Rethinking Perpetrators, Bystanders and Rescuers: The case of Max Schmeling
Program of the Max Schmeling vs. Joe Louis fight. June 18, 1936. Moorland-Spingarn Research Center, Howard University, Washington, D.C./USHMM #14939
OVERVIEW AND BACKGROUND
The focus of this lesson is personal choice and how changing circumstances can affect one person’s ethical choices. During the Holocaust, people made choices, and by placing individuals in the appropriate historical context students can begin to comprehend the circumstances that encouraged or discouraged their acts. In fact, some people, like the now well-known Oskar Schindler, demonstrated a range of choices as they faced different circumstances as well as their own consciences and morality. The German Max Schmeling, former heavyweight champion of the world, is probably best known for his two matches against the U.S. boxing champ, Joe “the Brown Bomber” Louis. Louis lost the first match against Schmeling in 1936 but defeated him in the 1938 rematch, which many saw as a symbolic defeat for Hitler’s Germany by a black man representing America.
Schmeling’s life can be looked at as an example of the paradoxical composite that makes up all of us, and as his life is examined, students discover that this very public figure associated with Hitler had a very private life as well. In the course of his public and private lives Max Schmeling made a series of choices. Exploring his life and the contexts in which he opted for each role provides an opportunity for students to grapple with the challenge of thinking about the inner life and the motivations of historical actors. In considering such complexities, students are less likely to build stereotypical views of the four categories (victim, bystander, perpetrator, and rescuer) of Holocaust actors they had been studying.
This lesson occurs midway through a nine-week, 80-minute daily elective taught within the English department at my school. Students have already examined lives of victims in a personal way through the use of 37 of the Museum’s Identification Cards, which profile the lives and experiences of a number of Jewish and non-Jewish individuals during the Holocaust, as well as through small group research projects on the non-Jewish victim groups (Jehovah’s Witnesses, Poles, Roma, Homosexuals, German handicapped, and Germans of African descent). The students have also studied perpetrators through an examination of a number of concentration camps and killing centers and have begun to discern how many Germans and Poles stood by as Jewish neighbors, for example, were harshly persecuted and began to disappear from their midst.
Immediately preceding this lesson, students researched and orally presented portraits of individual rescuers. Thus, by the time this lesson occurs, the students are already thoroughly familiar with the terminology of victims, perpetrators, bystanders, and rescuers and have begun freely applying it to the people and situations we study. This lesson takes one 80-minute class or two 40-minute classes.
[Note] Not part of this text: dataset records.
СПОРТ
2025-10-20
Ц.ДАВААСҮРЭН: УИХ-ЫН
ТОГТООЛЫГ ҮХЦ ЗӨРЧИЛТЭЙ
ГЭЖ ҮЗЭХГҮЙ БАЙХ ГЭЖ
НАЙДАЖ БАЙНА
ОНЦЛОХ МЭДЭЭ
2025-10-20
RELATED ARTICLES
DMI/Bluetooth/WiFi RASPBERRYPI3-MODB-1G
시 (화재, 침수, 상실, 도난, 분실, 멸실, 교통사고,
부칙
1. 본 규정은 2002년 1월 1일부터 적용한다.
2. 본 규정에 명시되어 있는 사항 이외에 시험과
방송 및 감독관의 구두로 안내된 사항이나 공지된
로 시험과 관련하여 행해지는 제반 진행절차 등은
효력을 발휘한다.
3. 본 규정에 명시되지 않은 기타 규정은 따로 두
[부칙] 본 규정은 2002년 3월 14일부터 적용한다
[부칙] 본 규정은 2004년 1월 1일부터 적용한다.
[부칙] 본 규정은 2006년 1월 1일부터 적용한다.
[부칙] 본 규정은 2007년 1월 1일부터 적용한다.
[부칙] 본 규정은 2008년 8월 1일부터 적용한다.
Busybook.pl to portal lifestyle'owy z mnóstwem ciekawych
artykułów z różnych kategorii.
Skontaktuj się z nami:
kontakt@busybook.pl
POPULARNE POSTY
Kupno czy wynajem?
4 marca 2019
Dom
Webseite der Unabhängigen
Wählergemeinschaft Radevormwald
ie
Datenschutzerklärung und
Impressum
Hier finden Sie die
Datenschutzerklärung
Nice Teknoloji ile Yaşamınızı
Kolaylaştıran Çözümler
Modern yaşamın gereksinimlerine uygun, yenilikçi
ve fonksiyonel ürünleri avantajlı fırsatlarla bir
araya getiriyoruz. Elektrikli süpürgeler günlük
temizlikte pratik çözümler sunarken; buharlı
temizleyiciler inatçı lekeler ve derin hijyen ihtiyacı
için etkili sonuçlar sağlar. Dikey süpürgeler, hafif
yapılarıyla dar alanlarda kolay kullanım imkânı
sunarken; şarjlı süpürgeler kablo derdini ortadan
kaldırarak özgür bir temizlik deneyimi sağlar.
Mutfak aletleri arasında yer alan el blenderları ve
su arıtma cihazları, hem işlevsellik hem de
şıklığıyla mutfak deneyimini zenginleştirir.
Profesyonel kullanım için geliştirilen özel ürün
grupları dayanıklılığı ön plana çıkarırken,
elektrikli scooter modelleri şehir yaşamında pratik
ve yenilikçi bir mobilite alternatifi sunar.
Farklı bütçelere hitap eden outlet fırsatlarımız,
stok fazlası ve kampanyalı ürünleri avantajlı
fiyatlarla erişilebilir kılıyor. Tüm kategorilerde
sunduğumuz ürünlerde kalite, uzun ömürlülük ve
Before this lesson can work, students need to be thoroughly conversant with the terminology and applicability of victims, perpetrators, bystanders, and rescuers. They also must have a clear sense of the main events and shift in political moods in Europe and the United States between the early 1920s and the late 1940s to put Schmeling’s life into context. We have already watched the video Schindler’s List, in which students were able to follow one man’s journey and complex reasons for rescue, and they had discussed and written about possible reasons and motives for such changes. The students have also studied a number of less well-known rescuers from many countries who illustrated that rescuing could consist of delivering messages to the resistance, spiriting children across borders, or simply providing food to Jews in hiding. In this lesson, they encounter a famous sports figure, whose behavior catches their interest.
In a school with a small minority of Jewish students and a small minority of African American students, most students never think about prejudice. Yet yearly there are small acts of racism and antisemitism that hurt those on the receiving end and puzzle those who thought it did not exist in our school. My students are an interesting mix of ages and ethnicities. All are interested in the historical Holocaust, but because of word of mouth about the course and because of its title, they know that they are signing up for a course that deals with the people of the Holocaust: who they were individually, how they could make the choices they made or live through the horror they lived through, and how the Holocaust was the end result of unchecked hatred. Each year the students become an amazingly cohesive group, most of whom become active in desiring to live a life in which they make choices to act rather than sit on the sidelines in situations of hate. This is, in fact, my main goal in teaching this course.